§ Brief
Only lines containing the string "בעיצומם" belong in the answer; find them in the records and copy them.

━━ Given records ━━

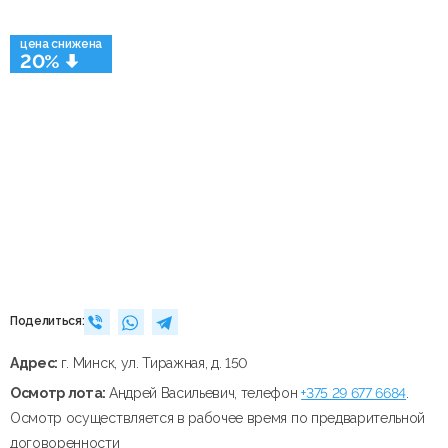
цена снижена
20%
Поделиться:
Адрес:
г. Минск, ул. Тиражная, д. 150
Осмотр лота:
Андрей Васильевич, телефон
+375 29 677 6684
.
Осмотр осуществляется в рабочее время по предварительной
договоренности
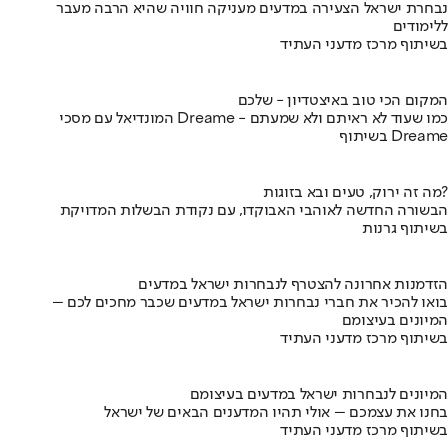
נבחרת ישראל הצעירה במדעים מעניקה חוויה שהיא הרבה מעבר
ללימודים
בשיתוף מרכז מדעני העתיד
המקום הכי טוב באיצטדיון - שלכם
המונדיאל עם מסכי Dreame - כמו שעוד לא ראיתם ולא שמעתם
בשיתוף Dreame
מה זה ירוק, טעים ובא בזוגות?
הבשורה החדשה לאוהבי האבוקדו, עם נקודת הבשלות המדויקת
בשיתוף גרנות
הזדמנות אחרונה להצטרף לנבחרות ישראל במדעים
בואו להכיר את חברי נבחרות ישראל במדעים שכבר מחכים לכם –
המיונים בעיצומם
בשיתוף מרכז מדעני העתיד
המיונים לנבחרות ישראל במדעים בעיצומם
בחנו את עצמכם – אולי תהיו המדענים הבאים של ישראל
בשיתוף מרכז מדעני העתיד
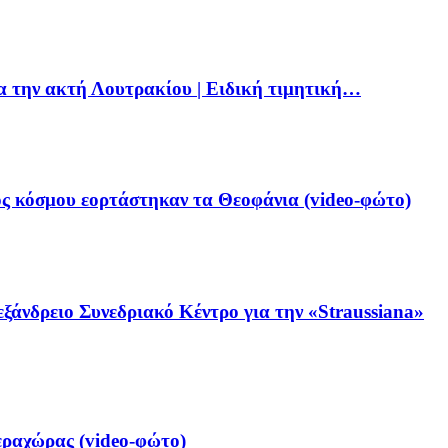
ια την ακτή Λουτρακίου | Ειδική τιμητική…
ς κόσμου εορτάστηκαν τα Θεοφάνια (video-φώτο)
ξάνδρειο Συνεδριακό Κέντρο για την «Straussiana»
ραχώρας (video-φώτο)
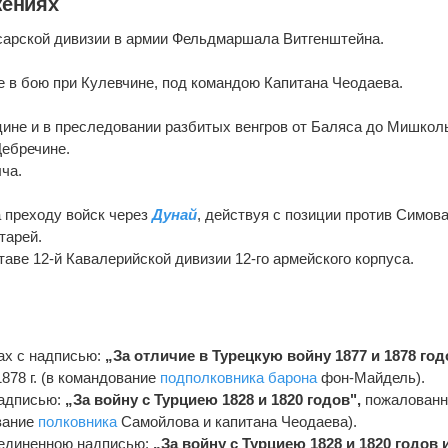
жениях
гусарской дивизии в армии Фельдмаршала Витгенштейна.
е в бою при Кулевчине, под командою Капитана Чеодаева.
йцине и в преследовании разбитых венгров от Баляса до Мишкол
Дебречине.
лча.
 преходу войск через
Дунай
, действуя с позиции против Симов
тарей.
ставе 12-й Кавалерийской дивизии 12-го армейского корпуса.
ах с надписью:
„За отличие в Турецкую войну 1877 и 1878 год
878 г. (в командование
подполковника
барона
фон-Майдель).
надписью:
„За войну с Турциею 1828 и 1820 годов",
пожалованн
ование
полковника
Самойлова и капитана Чеодаева).
оединенною надписью:
„За войну с Турциею 1828 и 1820 годов и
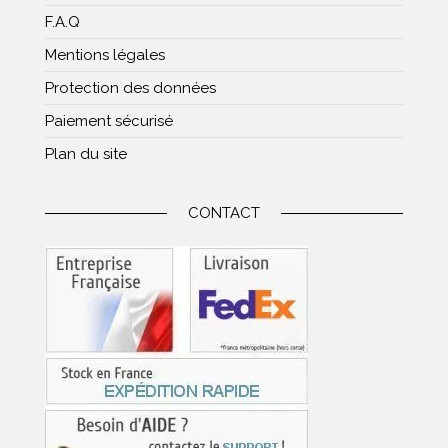
F.A.Q
Mentions légales
Protection des données
Paiement sécurisé
Plan du site
CONTACT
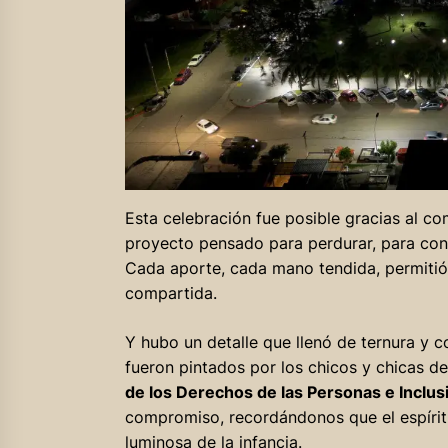
Esta celebración fue posible gracias al c
proyecto pensado para perdurar, para con
Cada aporte, cada mano tendida, permitió
compartida.
Y hubo un detalle que llenó de ternura y c
fueron pintados por los chicos y chicas d
de los Derechos de las Personas e Inclus
compromiso, recordándonos que el espírit
luminosa de la infancia.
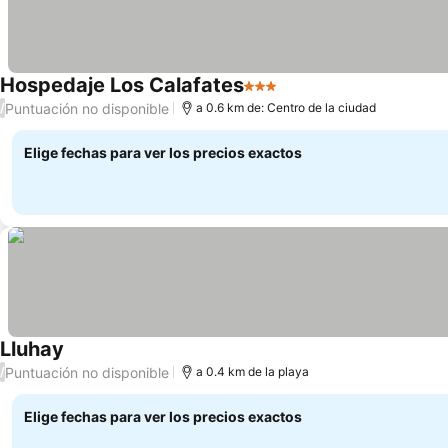
Hospedaje Los Calafates
3 Estrellas
Puntuación no disponible
/
a 0.6 km de: Centro de la ciudad
Elige fechas para ver los precios exactos
Lluhay
Puntuación no disponible
/
a 0.4 km de la playa
Elige fechas para ver los precios exactos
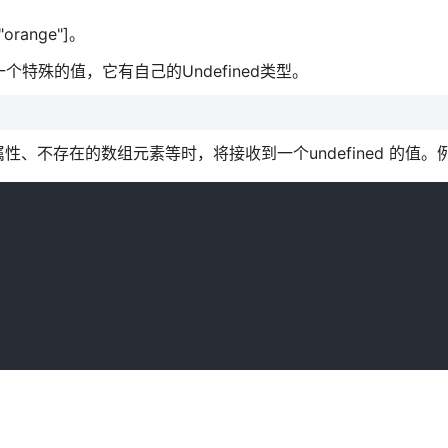
"orange"]。
是一个特殊的值，它有自己的Undefined类型。
不存在的数组元素等时，将接收到一个undefined 的值。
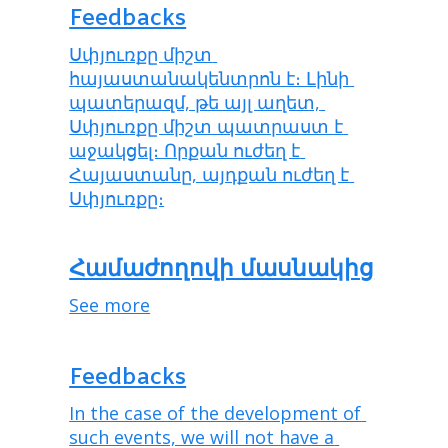
Feedbacks
Սփյուռքը միշտ 
հայաստանակենտրոն է։ Լինի 
պատերազմ, թե այլ աղետ, 
Սփյուռքը միշտ պատրաստ է 
աջակցել։ Որքան ուժեղ է 
Հայաստանը, այդքան ուժեղ է 
Սփյուռքը։
Համաժողովի մասնակից
See more
Feedbacks
In the case of the development of 
such events, we will not have a 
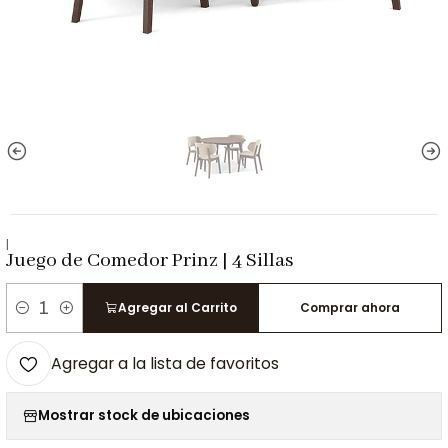
|
Juego de Comedor Prinz | 4 Sillas
Agregar al Carrito
Comprar ahora
Cantidad
Agregar a la lista de favoritos
Mostrar stock de ubicaciones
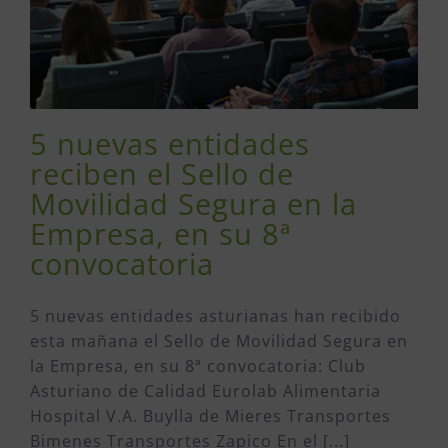
5 nuevas entidades
reciben el Sello de
Movilidad Segura en la
Empresa, en su 8ª
convocatoria
5 nuevas entidades asturianas han recibido
esta mañana el Sello de Movilidad Segura en
la Empresa, en su 8ª convocatoria: Club
Asturiano de Calidad Eurolab Alimentaria
Hospital V.A. Buylla de Mieres Transportes
Bimenes Transportes Zapico En el [...]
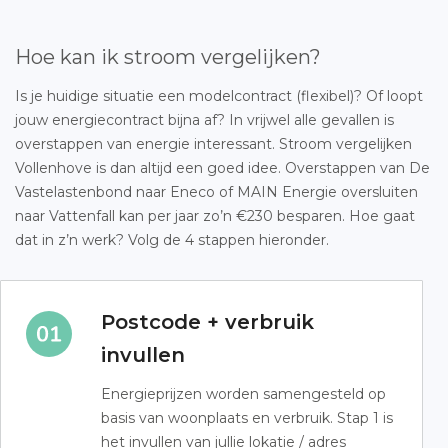
Hoe kan ik stroom vergelijken?
Is je huidige situatie een modelcontract (flexibel)? Of loopt
jouw energiecontract bijna af? In vrijwel alle gevallen is
overstappen van energie interessant. Stroom vergelijken
Vollenhove is dan altijd een goed idee. Overstappen van De
Vastelastenbond naar Eneco of MAIN Energie oversluiten
naar Vattenfall kan per jaar zo’n €230 besparen. Hoe gaat
dat in z’n werk? Volg de 4 stappen hieronder.
Postcode + verbruik
invullen
Energieprijzen worden samengesteld op
basis van woonplaats en verbruik. Stap 1 is
het invullen van jullie lokatie / adres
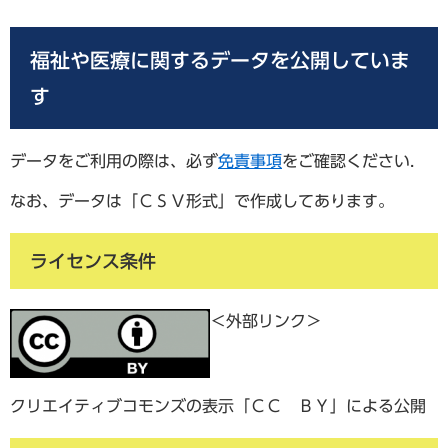
福祉や医療に関するデータを公開していま
す
データをご利用の際は、必ず
免責事項
をご確認ください.
なお、データは「ＣＳＶ形式」で作成してあります。
ライセンス条件
＜外部リンク＞
クリエイティブコモンズの表示「ＣＣ ＢＹ」による公開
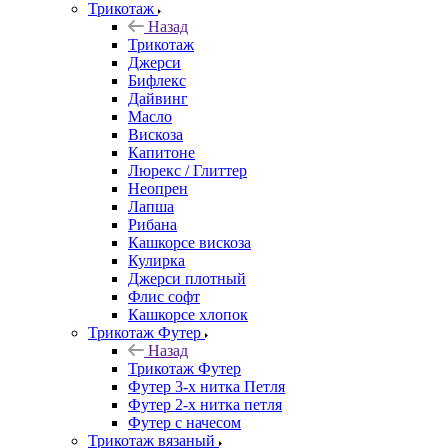
Трикотаж
Назад
Трикотаж
Джерси
Бифлекс
Дайвинг
Масло
Вискоза
Капитоне
Люрекс / Глиттер
Неопрен
Лапша
Рибана
Кашкорсе вискоза
Кулирка
Джерси плотный
Флис софт
Кашкорсе хлопок
Трикотаж Футер
Назад
Трикотаж Футер
Футер 3-х нитка Петля
Футер 2-х нитка петля
Футер с начесом
Трикотаж вязаный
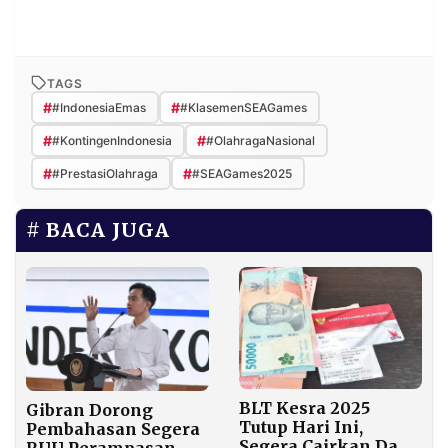
TAGS
#
#
#IndonesiaEmas
#KlasemenSEAGames
#
#
#KontingenIndonesia
#OlahragaNasional
#
#
#PrestasiOlahraga
#SEAGames2025
BACA JUGA
BLT Kesra 2025
Gibran Dorong
Tutup Hari Ini,
Pembahasan Segera
Segera Cairkan Dana
RUU Perampasan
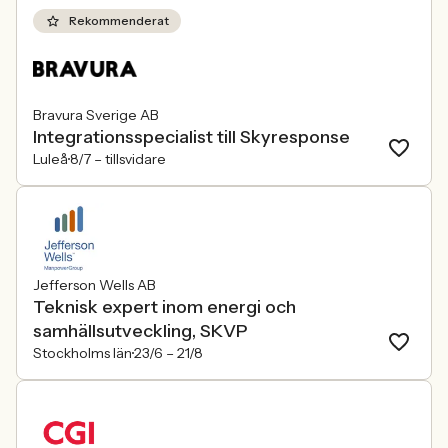
Rekommenderat
Bravura Sverige AB
Integrationsspecialist till Skyresponse
Luleå
8/7 –
tillsvidare
Jefferson Wells AB
Teknisk expert inom energi och
samhällsutveckling, SKVP
Stockholms län
23/6 –
21/8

━━━

§ Answer section
המיונים בעיצומם
המיונים לנבחרות ישראל במדעים בעיצומם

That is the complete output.